Diagnostic Classification for Autism in Male Adults Based On Resting State fMRI Fractal Connectivity

Background:    Much emphasis in autism research has been placed on systems-level atypical brain connectivity. Almost all published work thus far has measured ‘functional connectivity’ via Pearson’s correlation coefficient or independent components analysis over a specific low-frequency band. Both do not take into account the long memory fractal properties that are inherent within BOLD fMRI time-series data. New measures are now available that account for such fractal properties, but it is an open question as to whether such measures of ‘fractal’ connectivity are more sensitive than more conventional measures of ‘functional’ connectivity. Here, we investigate this question via testing the predictive utility of ‘fractal’ versus conventional measures of functional connectivity for making diagnostic predictions on adult males with and without autism.

Objectives:   To assess the predictive utility of patterns of resting state ‘fractal’ connectivity and conventional measures of functional connectivity for diagnostic classification of adult males with and without autism.

Methods:   Thirty neurotypical and thirty high-functioning adult males with a diagnosis of an autism spectrum condition (ASC), matched on age (18-45) and IQ, were scanned with fMRI at 3T (TR=1302 ms; 512 whole-brain volumes) while being instructed to stay awake and keep their eyes closed. BOLD time-series were extracted from 110 regions from a standard anatomy-based brain atlas and the mean time-series from each region was decomposed with a maximum overlap discrete wavelet transform. Conventional measures of ‘functional’ connectivity were computed using Pearson’s correlation on wavelet scales 2 (0.096-0.192 Hz), 3 (0.048-0.096 Hz) and 4 (0.024-0.048 Hz). Long memory ‘fractal’ connectivity measures were estimated via asymptotic wavelet correlation matrices that measure convergence of the wavelet correlation spectrum on an asymptotic value across a range of low frequency scales (Achard, Bassett, Meyer-Lindenberg, & Bullmore, 2008, Phys Rev E). Classification analyses were performed with a linear support vector machine and a leave-one-subject-pair-out cross validation scheme (k=30). Classification performance measures were evaluated for statistical significance with permutation tests (10,000 iterations).

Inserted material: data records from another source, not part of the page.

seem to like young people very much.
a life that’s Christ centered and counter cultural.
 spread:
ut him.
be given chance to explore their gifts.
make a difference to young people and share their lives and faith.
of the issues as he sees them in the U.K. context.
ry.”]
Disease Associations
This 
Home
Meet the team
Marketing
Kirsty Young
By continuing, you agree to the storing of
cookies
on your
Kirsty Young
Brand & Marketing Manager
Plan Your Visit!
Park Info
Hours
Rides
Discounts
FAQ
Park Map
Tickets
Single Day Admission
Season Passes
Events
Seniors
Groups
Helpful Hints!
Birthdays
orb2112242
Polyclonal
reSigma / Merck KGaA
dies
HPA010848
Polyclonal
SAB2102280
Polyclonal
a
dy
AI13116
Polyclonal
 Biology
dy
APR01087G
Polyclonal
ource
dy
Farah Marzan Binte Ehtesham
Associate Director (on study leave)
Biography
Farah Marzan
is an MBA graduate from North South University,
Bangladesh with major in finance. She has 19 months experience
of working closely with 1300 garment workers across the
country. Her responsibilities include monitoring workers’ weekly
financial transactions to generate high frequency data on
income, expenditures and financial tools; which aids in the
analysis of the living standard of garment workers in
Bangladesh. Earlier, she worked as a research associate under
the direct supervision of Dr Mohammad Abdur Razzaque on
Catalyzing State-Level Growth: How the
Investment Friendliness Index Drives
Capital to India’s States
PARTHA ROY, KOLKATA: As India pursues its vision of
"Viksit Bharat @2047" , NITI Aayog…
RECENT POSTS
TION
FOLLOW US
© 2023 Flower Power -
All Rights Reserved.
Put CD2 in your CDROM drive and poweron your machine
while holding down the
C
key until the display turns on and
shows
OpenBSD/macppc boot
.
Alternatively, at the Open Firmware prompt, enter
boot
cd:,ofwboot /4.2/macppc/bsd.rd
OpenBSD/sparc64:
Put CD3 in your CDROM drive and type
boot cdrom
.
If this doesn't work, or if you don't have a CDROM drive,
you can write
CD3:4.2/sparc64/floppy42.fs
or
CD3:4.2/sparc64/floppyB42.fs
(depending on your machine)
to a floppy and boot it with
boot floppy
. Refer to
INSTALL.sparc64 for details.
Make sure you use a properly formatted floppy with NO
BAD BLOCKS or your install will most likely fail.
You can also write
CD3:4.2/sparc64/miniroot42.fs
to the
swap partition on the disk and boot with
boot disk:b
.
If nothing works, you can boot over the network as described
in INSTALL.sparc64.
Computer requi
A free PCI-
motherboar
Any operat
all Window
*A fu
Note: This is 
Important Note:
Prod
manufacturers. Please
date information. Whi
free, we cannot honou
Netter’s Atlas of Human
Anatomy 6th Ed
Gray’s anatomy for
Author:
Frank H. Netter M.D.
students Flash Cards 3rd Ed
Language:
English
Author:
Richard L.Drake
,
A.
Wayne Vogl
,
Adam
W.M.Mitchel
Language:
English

Results:   Whole-brain fractal connectivity matrices provided sufficient pattern-information for above chance classification of diagnostic status (Accuracy=81.67%, Sensitivity=80%; Specificity=83.33%; PPV=82.76; NPV=80.65%; all p<9.99x10^-5).  This performance stands in stark contrast to conventional measures of functional connectivity measured by Pearson correlation matrices across each wavelet scale (all Accuracy<73%).

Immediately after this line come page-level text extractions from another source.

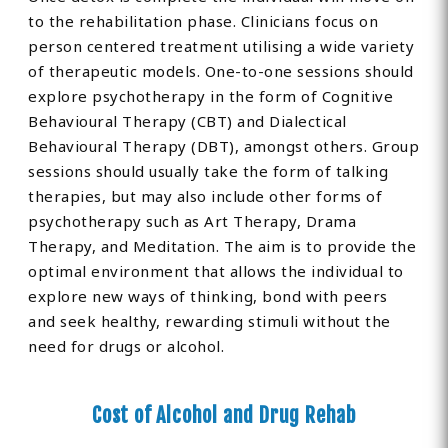
to the rehabilitation phase. Clinicians focus on
person centered treatment utilising a wide variety
of therapeutic models. One-to-one sessions should
explore psychotherapy in the form of Cognitive
Behavioural Therapy (CBT) and Dialectical
Behavioural Therapy (DBT), amongst others. Group
sessions should usually take the form of talking
therapies, but may also include other forms of
psychotherapy such as Art Therapy, Drama
Therapy, and Meditation. The aim is to provide the
optimal environment that allows the individual to
explore new ways of thinking, bond with peers
and seek healthy, rewarding stimuli without the
need for drugs or alcohol.
Cost of Alcohol and Drug Rehab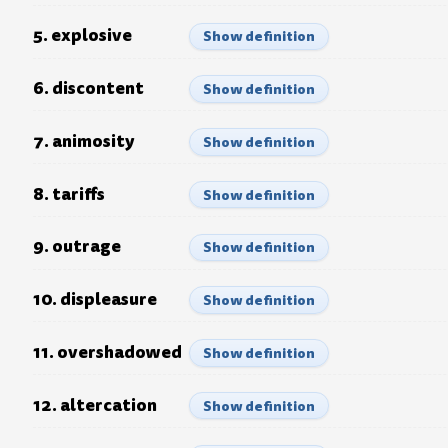
5. explosive
Show definition
6. discontent
Show definition
7. animosity
Show definition
8. tariffs
Show definition
9. outrage
Show definition
10. displeasure
Show definition
11. overshadowed
Show definition
12. altercation
Show definition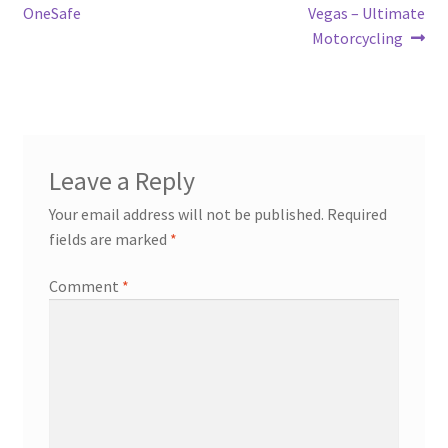
navigation
OneSafe
Vegas – Ultimate
Motorcycling
Leave a Reply
Your email address will not be published.
Required
fields are marked
*
Comment
*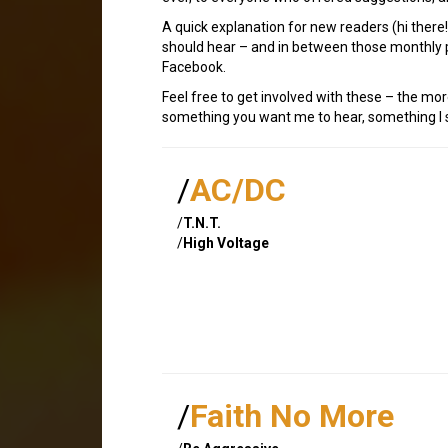
A quick explanation for new readers (hi ther
should hear – and in between those monthly p
Facebook.
Feel free to get involved with these – the mor
something you want me to hear, something I sh
/
AC/DC
/
T.N.T.
/
High Voltage
/
Faith No More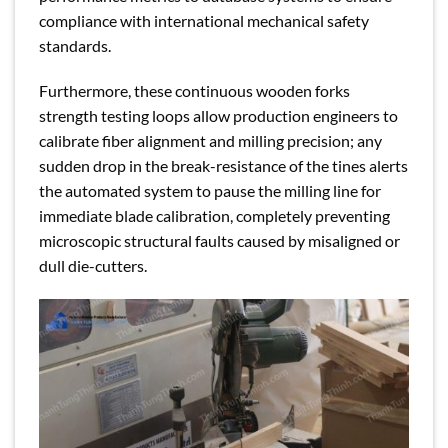
compliance with international mechanical safety
standards.
Furthermore, these continuous wooden forks
strength testing loops allow production engineers to
calibrate fiber alignment and milling precision; any
sudden drop in the break-resistance of the tines alerts
the automated system to pause the milling line for
immediate blade calibration, completely preventing
microscopic structural faults caused by misaligned or
dull die-cutters.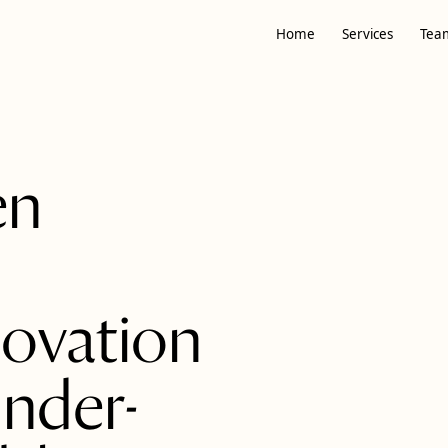
Home
Services
Tea
en
ovation
under-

Conclusions:   This work demonstrates enhanced sensitivity for ‘fractal’ connectivity measures for characterizing atypical connectivity in autism compared to conventional correlation measures that are currently in wide use (Pearson’s correlation). ‘Fractal’ connectivity measures diverge from conventional measures of functional connectivity by taking into account the long memory fractal properties of BOLD time-series data. One unresolved question for future work lies in understanding the contributions of neural and non-neural sources influencing fractal behavior in BOLD time-series data.  Finally, this work observes levels of classification performance that are statistically significant for deeming important for hypothesis testing, but are not high enough to be useful in a clinical setting or in settings where the base rates of ASC approach the population prevalence. Increases in sample size as well as use of other methods for whole-brain parcellation will also be important for future work.